7.2 - Estimators for Cluster Sampling when Primary units are selected by simple random sampling

When the primary units are selected by simple random sampling, frequently used estimators among many possible estimators are:

A. Unbiased estimator

\(\hat{\tau}=N\cdot \bar{y}=\dfrac{N\cdot \sum\limits_{i=1}^n y_i}{n}\)

Recall that yi is the total of y-values in the ith primary unit.

\(\hat{V}ar(\hat{\tau})=N\cdot (N-n)\dfrac{s^2_u}{n}\)

where \(s^2_u=\dfrac{1}{n-1}\sum\limits_{i=1}^n(y_i-\bar{y})^2\)

To estimate the mean per primary unit,\(\tau\)/ N, the mean and variance equations are given below:

\(\bar{y}=\dfrac{\hat{\tau}}{N}\), \(\hat{Var}(\bar{y})=\dfrac{1}{N^2} \hat{Var}(\hat{\tau})\)

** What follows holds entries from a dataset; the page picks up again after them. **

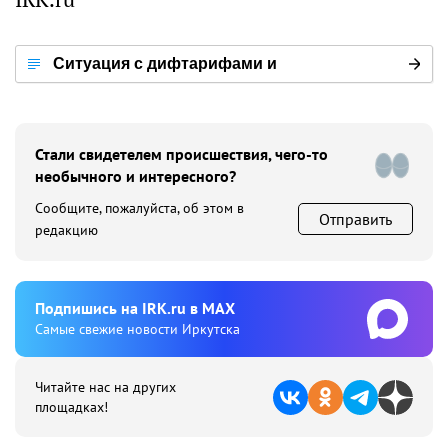
Ситуация с дифтарифами и
энергопотреблением в Иркутской
области
Стали свидетелем происшествия, чего-то
необычного и интересного?
Сообщите, пожалуйста, об этом в
Отправить
редакцию
Подпишиcь на IRK.ru в MAX
Cамые свежие новости Иркутска
Читайте нас на других
площадках!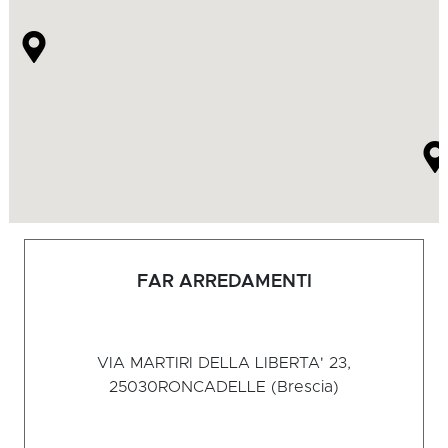
FAR ARREDAMENTI
VIA MARTIRI DELLA LIBERTA' 23,
25030
RONCADELLE (Brescia)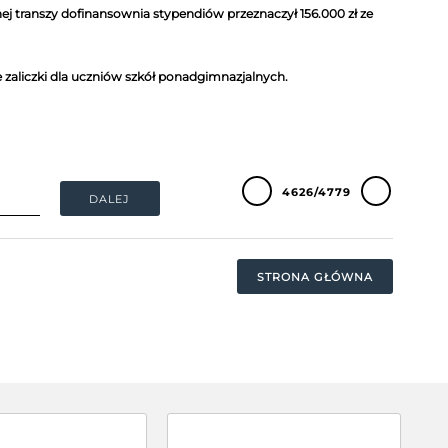
nej transzy dofinansownia stypendiów przeznaczył 156.000 zł ze
e zaliczki dla uczniów szkół ponadgimnazjalnych.
4626/4779
DALEJ
STRONA GŁÓWNA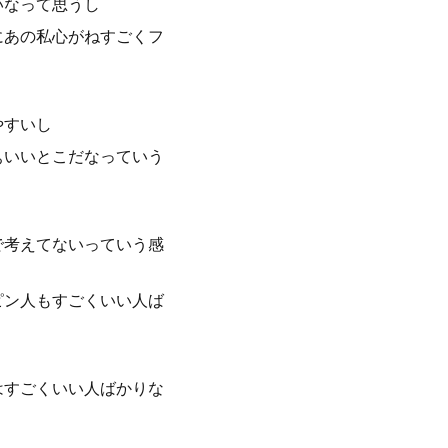
いなって思うし
にあの私心がねすごくフ
やすいし
ぁいいとこだなっていう
で考えてないっていう感
ピン人もすごくいい人ば
はすごくいい人ばかりな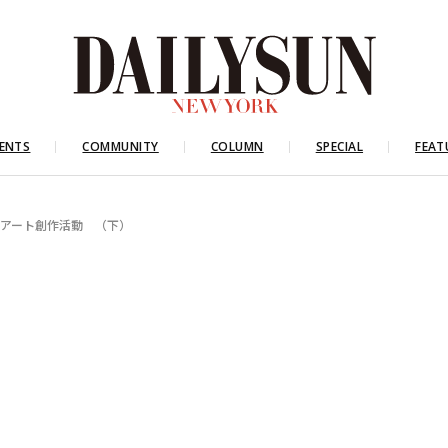
ENTS
COMMUNITY
COLUMN
SPECIAL
FEAT
るアート創作活動 （下）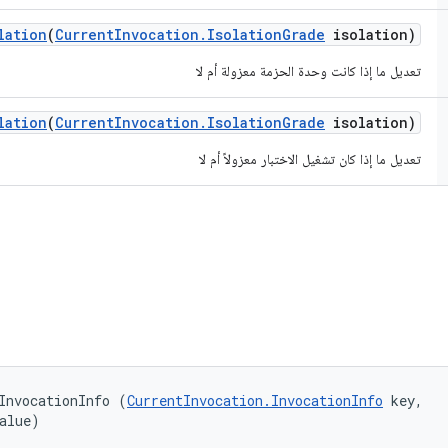
lation
(
Current
Invocation
.
Isolation
Grade
isolation)
تعديل ما إذا كانت وحدة الحزمة معزولة أم لا
lation
(
Current
Invocation
.
Isolation
Grade
isolation)
تعديل ما إذا كان تشغيل الاختبار معزولاً أم لا
InvocationInfo (
CurrentInvocation.InvocationInfo
 key, 

alue)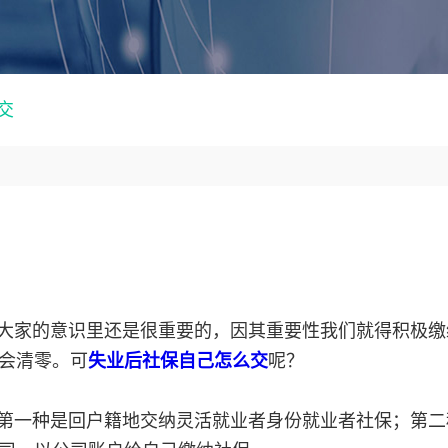
交
大家的意识里还是很重要的，因其重要性我们就得积极缴
会清零。可
失业后社保自己怎么交
呢？
第一种是回户籍地交纳灵活就业者身份就业者社保；第二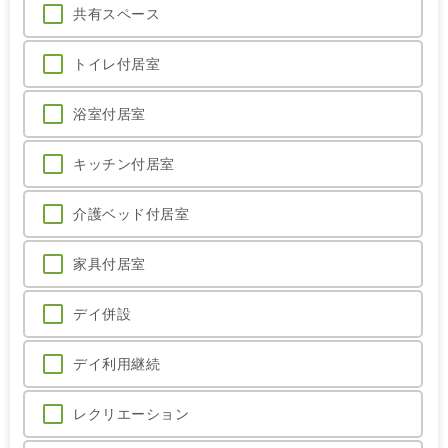
共有スペース
トイレ付居室
浴室付居室
キッチン付居室
介護ベッド付居室
家具付居室
デイ併設
デイ利用継続
レクリエーション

To estimate the mean per secondary unit, the mean and variance equations are given below:

\(\hat{\mu}=\dfrac{\hat{\tau}}{M}\), \(\hat{Var}(\hat{\mu})=\dfrac{1}{M^2} \hat{Var}(\hat{\tau})\)

B. Ratio Estimator

If the primary unit total yi is highly correlated with the primary unit size Mi , a ratio estimator based on size may be efficient. 

\(\hat{\tau}_r=r \cdot M,\quad M=\sum\limits_{i=1}^N M_i\)

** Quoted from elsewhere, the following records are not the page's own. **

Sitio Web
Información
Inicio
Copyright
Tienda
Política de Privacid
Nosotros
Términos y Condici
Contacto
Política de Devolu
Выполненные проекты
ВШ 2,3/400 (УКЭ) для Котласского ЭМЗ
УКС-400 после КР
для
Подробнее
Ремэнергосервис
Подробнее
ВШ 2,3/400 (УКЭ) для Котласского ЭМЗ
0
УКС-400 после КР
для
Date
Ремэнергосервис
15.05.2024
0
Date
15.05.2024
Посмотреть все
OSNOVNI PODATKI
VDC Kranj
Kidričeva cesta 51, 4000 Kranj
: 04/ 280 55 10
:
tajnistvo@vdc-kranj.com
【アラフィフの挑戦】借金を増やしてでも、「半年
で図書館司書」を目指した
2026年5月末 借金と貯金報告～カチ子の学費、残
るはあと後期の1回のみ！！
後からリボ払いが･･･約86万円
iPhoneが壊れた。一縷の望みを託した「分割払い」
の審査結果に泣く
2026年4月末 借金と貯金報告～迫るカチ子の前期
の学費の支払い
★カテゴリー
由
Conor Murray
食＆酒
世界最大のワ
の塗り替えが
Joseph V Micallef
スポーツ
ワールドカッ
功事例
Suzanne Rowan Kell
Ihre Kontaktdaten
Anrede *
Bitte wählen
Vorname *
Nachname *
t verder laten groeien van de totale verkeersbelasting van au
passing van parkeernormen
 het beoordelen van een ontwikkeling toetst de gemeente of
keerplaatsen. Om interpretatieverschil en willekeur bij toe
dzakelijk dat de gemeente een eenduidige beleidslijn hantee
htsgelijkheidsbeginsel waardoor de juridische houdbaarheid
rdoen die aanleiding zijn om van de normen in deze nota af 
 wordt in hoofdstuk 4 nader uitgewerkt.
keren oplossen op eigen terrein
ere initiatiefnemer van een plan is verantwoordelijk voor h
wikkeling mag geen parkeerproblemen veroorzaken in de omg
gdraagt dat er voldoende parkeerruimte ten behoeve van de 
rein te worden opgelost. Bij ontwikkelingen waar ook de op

where \(r=\dfrac{\sum\limits_{i=1}^n y_i}{\sum\limits_{i=1}^n M_i},\quad \hat{V}ar(\hat{\tau}_r)=\dfrac{N(N-n)}{n(n-1)}\sum\limits_{i=1}^n (y_i-rM_i)^2\)

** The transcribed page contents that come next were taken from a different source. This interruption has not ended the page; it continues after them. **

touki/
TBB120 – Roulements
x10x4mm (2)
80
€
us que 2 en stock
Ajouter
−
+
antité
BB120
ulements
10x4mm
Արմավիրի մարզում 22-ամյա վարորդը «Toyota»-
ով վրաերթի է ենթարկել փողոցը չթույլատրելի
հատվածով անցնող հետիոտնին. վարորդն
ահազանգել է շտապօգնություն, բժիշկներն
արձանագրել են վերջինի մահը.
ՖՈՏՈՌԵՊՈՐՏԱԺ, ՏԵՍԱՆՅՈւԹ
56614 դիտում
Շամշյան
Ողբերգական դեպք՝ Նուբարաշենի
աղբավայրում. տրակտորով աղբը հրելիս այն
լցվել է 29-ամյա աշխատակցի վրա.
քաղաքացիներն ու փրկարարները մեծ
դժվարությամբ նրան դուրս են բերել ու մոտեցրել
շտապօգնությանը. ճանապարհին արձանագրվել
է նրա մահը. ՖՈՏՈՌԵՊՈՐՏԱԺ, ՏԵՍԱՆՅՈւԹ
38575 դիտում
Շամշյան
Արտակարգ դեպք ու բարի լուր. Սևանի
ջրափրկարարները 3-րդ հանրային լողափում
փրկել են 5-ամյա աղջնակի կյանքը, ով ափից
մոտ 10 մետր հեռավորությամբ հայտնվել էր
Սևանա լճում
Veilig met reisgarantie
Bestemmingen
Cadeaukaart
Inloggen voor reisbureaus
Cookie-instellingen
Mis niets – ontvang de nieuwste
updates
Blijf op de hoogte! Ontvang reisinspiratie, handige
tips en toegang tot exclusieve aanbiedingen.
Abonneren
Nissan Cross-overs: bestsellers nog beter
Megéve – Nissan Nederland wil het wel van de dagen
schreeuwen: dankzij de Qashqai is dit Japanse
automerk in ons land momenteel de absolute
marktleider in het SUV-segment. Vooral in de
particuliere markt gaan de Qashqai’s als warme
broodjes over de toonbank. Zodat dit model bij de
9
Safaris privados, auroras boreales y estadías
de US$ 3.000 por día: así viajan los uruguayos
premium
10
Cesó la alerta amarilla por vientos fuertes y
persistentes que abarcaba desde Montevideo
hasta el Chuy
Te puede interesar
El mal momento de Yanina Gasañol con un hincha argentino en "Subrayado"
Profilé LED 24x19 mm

The Basic Principle Section

Since every secondary unit is observed within a selected primary unit, the primary unit variance does not enter into the variances of the estimators. For example,

\(\hat{V}ar(\hat{\tau})=N(N-n)\cdot \dfrac{s^2_u}{n}\)
where  \(s^2_u=\dfrac{1}{n-1}\sum\limits_{i=1}^n (y_i-\bar{y})^2\)

Thus, to obtain estimators of low variances,

  1. Clusters should be formed so that one cluster is similar to another cluster. (Note: this is 'very different' from saying that units in the cluster are similar)
  2. Each cluster should contain the full diversity of the population and thus, is 'representative'.

With natural populations of spatially distributed plants, animals, or minerals, and human populations, the above condition is typically satisfied by systematic sampling where each cluster contains units that are far apart. Cluster sampling is more often than not carried out for reasons of convenience or practicality rather than to obtain the lowest variances.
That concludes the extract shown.